In [113]:
import numpy as np 
import pandas as pd 
import os
import spacy
import string
import re
import numpy as np
from spacy.symbols import ORTH
from collections import Counter
from sklearn.model_selection import train_test_split
import torch
import torch.nn as nn
import torch.nn.functional as F
from torch.utils.data import Dataset, DataLoader
from torch.nn.utils.rnn import pack_padded_sequence, pad_packed_sequence
import numpy as np
from collections import defaultdict
import re
from sklearn.metrics import confusion_matrix

## Read file into DataFrame

In [114]:
# read the file into DataFrame
df = pd.read_csv('./CAMEO_IDEA_labeled_data.csv')

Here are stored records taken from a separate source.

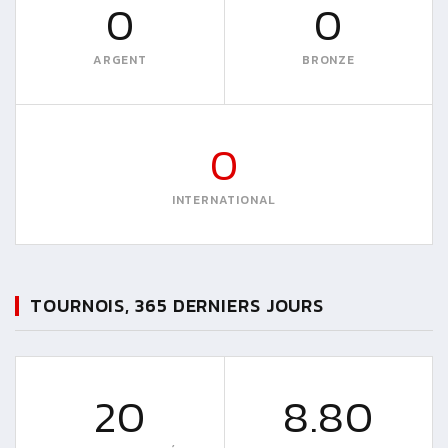
0
0
ARGENT
BRONZE
0
INTERNATIONAL
TOURNOIS, 365 DERNIERS JOURS
20
8.80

# separate content and label
text = df['Content']
labels = df['Category Code']

## Tokenize the text

In [115]:
# funtion tokenize sentence
tokenizer = spacy.load("en_core_web_sm")
stopwords = tokenizer.Defaults.stop_words
# tokenize, lemmatize the text, drop punctuations and stopwords
tokenize = lambda t: [token.lemma_ for token in tokenizer(t) if (not token.is_punct) and (not token.is_stop)]

# only tokenize the text
# tokenize = lambda t: [token.text for token in tokenizer(t)]

In [116]:
# build dictionary <key=word : value=count>
cnt = Counter()
size = text.size
for idx in range(size):
    for word in tokenize(text[idx]):
        cnt[word] += 1

In [117]:
# filter out low-frequency word
min_threshold = 1
count = {x: count for x, count in cnt.items() if count >= min_threshold}

In [118]:
# filter out high-frequency word
min_threshold = 1
count = {x: count for x, count in cnt.items() if count <= min_threshold}

## Split dataset into train set and test set

In [119]:
X = np.array(text)
y = np.array(labels)
X_train, X_val, y_train, y_val = train_test_split(X, y, test_size=0.2, stratify=y)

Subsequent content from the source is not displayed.